New federal tax credits were authorized in the Patient Protection
and Affordable Care Act (ACA, P.L. 111-148, as amended), to help
certain individuals pay for health insurance coverage, beginning in
2014. ACA requires "American Health Benefit Exchanges" to be
established in every state by January 1, 2014, either by the state
itself or by the Secretary of Health and Human Services (HHS).
Exchanges will not be insurers, but will provide eligible
individuals and small businesses with access to private health
insurance plans. Generally, the plans offered through the exchanges
will provide comprehensive coverage and meet all ACA market
reforms, as applicable. One of the requirements that most exchange
plans must meet is to provide a certain level of coverage
generosity based on actuarial value. Each level of coverage
generosity is designated according to a precious metal and
corresponds to a specific actuarial value: Bronze (actuarial value
of 60%), Silver (70%), Gold (80%), and Platinum (90%). To make
exchange coverage more affordable, certain individuals will receive
premium assistance in the form of federal tax credits. The premium
credit will be an advanceable, refundable tax credit, meaning
taxpayers need not wait until the end of the tax year in order to
benefit from the credit, and may claim the full credit amount even
if they have little or no federal income tax liability. Although
the premium credits will not be available until 2014, the
illustrations provided in this report are based on current federal
poverty levels, to reflect how the estimated premium credit amounts
compare to current income levels. Under ACA, the amount received in
premium credits is based on income tax returns. These amounts are
reconciled in the next year and can result in overpayment of
premium credits if income increases, which must be repaid to the
federal government. ACA limited the amount of required repayments.

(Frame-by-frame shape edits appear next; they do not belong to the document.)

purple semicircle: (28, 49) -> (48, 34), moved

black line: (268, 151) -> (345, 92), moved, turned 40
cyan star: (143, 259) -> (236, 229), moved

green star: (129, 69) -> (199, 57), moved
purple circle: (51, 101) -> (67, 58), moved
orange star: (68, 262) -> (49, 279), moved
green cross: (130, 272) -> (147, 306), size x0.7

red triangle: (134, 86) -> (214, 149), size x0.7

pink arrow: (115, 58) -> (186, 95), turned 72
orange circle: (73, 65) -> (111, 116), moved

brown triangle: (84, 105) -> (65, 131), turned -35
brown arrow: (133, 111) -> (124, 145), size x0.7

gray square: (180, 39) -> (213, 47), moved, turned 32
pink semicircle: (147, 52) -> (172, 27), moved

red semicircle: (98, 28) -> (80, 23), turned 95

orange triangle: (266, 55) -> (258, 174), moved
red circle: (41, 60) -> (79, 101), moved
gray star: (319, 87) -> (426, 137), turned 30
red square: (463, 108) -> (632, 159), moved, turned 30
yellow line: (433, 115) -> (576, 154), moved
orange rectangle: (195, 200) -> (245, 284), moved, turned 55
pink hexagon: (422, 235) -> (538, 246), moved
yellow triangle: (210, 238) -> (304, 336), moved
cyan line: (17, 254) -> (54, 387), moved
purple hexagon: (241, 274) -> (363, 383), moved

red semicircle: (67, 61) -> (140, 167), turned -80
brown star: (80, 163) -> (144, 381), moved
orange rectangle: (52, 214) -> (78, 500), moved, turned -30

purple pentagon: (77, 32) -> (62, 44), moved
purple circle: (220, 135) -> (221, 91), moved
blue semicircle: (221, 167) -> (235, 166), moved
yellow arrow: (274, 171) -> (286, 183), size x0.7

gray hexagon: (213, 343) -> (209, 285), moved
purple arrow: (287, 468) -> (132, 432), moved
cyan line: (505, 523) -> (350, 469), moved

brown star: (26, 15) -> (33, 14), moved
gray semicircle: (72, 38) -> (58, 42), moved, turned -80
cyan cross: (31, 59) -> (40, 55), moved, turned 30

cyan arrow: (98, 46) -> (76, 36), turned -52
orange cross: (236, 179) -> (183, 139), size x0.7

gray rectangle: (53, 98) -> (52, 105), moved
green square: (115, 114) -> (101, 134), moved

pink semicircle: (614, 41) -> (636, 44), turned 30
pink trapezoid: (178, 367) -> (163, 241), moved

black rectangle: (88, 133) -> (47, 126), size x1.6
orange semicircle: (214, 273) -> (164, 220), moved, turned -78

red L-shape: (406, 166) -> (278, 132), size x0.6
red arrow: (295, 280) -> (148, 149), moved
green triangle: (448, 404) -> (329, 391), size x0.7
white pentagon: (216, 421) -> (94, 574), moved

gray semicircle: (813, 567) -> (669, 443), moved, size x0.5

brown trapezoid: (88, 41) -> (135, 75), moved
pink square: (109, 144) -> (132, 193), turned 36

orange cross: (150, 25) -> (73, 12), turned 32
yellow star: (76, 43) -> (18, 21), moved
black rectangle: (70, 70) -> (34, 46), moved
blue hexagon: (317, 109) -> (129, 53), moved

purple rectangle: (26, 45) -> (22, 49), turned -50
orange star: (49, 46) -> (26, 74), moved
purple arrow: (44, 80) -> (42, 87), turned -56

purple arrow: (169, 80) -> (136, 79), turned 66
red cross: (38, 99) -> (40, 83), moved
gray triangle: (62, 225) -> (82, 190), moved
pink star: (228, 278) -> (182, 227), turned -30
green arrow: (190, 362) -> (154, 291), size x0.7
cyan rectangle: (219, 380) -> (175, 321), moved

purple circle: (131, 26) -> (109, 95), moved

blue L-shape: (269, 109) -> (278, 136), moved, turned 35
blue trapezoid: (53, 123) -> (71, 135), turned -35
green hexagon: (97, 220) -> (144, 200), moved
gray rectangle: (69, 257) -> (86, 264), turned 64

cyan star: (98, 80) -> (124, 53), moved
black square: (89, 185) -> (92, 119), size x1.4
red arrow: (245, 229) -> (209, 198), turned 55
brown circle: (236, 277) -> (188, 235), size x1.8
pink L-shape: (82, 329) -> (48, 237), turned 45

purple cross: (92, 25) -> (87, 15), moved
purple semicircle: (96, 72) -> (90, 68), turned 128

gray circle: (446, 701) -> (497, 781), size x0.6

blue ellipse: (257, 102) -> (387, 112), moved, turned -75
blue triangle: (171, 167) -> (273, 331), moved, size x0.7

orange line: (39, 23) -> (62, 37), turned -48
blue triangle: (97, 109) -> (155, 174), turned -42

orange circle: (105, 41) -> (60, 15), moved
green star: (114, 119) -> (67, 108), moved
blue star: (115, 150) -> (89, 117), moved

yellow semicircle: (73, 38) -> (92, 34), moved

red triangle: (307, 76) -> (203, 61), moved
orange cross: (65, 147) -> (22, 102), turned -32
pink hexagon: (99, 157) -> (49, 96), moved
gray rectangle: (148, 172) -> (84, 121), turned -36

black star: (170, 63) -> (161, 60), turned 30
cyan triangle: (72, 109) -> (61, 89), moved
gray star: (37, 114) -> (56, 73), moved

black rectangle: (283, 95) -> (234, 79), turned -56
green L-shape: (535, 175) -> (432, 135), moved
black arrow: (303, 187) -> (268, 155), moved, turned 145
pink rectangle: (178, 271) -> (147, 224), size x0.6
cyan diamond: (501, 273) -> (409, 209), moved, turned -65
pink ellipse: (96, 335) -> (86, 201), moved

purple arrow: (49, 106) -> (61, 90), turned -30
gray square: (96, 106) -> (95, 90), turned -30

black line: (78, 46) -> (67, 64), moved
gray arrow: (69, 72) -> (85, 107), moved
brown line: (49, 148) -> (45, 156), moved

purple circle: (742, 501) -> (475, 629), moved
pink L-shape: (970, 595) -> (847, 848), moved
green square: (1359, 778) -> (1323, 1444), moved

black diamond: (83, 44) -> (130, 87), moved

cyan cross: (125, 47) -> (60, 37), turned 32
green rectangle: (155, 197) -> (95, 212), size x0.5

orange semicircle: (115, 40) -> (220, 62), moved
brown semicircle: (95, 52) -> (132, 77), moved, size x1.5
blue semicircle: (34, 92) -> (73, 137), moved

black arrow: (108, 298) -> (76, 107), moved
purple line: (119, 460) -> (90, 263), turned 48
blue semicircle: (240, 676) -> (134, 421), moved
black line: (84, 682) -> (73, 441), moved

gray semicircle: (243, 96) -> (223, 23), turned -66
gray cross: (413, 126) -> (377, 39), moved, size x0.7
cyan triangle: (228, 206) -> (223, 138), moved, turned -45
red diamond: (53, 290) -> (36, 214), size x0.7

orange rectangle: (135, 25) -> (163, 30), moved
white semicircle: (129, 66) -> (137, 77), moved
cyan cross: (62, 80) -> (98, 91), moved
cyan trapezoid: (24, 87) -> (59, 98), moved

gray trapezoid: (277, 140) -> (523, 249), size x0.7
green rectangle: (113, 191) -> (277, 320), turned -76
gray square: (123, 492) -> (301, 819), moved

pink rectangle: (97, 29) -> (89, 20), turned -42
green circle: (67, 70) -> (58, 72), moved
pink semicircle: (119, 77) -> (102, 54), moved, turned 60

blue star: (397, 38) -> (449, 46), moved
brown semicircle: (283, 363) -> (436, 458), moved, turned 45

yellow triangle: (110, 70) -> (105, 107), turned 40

Since the enactment of ACA, these limits have been increased in
order to raise revenues for other legislative initiatives (e.g.,
P.L. 111-309 and P.L. 112-9). Most recently, on June 7, 2012, the
House passed H.R. 436, the Health Care Cost Reduction Act of 2012,
which includes a measure that would remove all limits on repayment,
making individuals fully liable for the full amount of any premium
credit overpayment. Relative affordability of health insurance
premiums individuals and families might face within health
insurance exchanges will likely vary from exchange to exchange
based on a host of factors, including enrollees' age, the varying
prices paid by plans for medical goods and services, the breadth of
the provider network, the provisions regarding how out-of-network
care is paid for (or not), and the use of tools by the plan to
reduce health care utilization (e.g., prior authorization for
certain tests). Examples provided in the Appendix of this report
depict a range by which premiums might reasonably be expected to
vary based on enrollees' age, and variation in medical costs across
geographic areas, for purposes of illustration only. Actual
premiums will likely vary among health insurance exchanges based on
a wide range of factors other than those depicted in this report.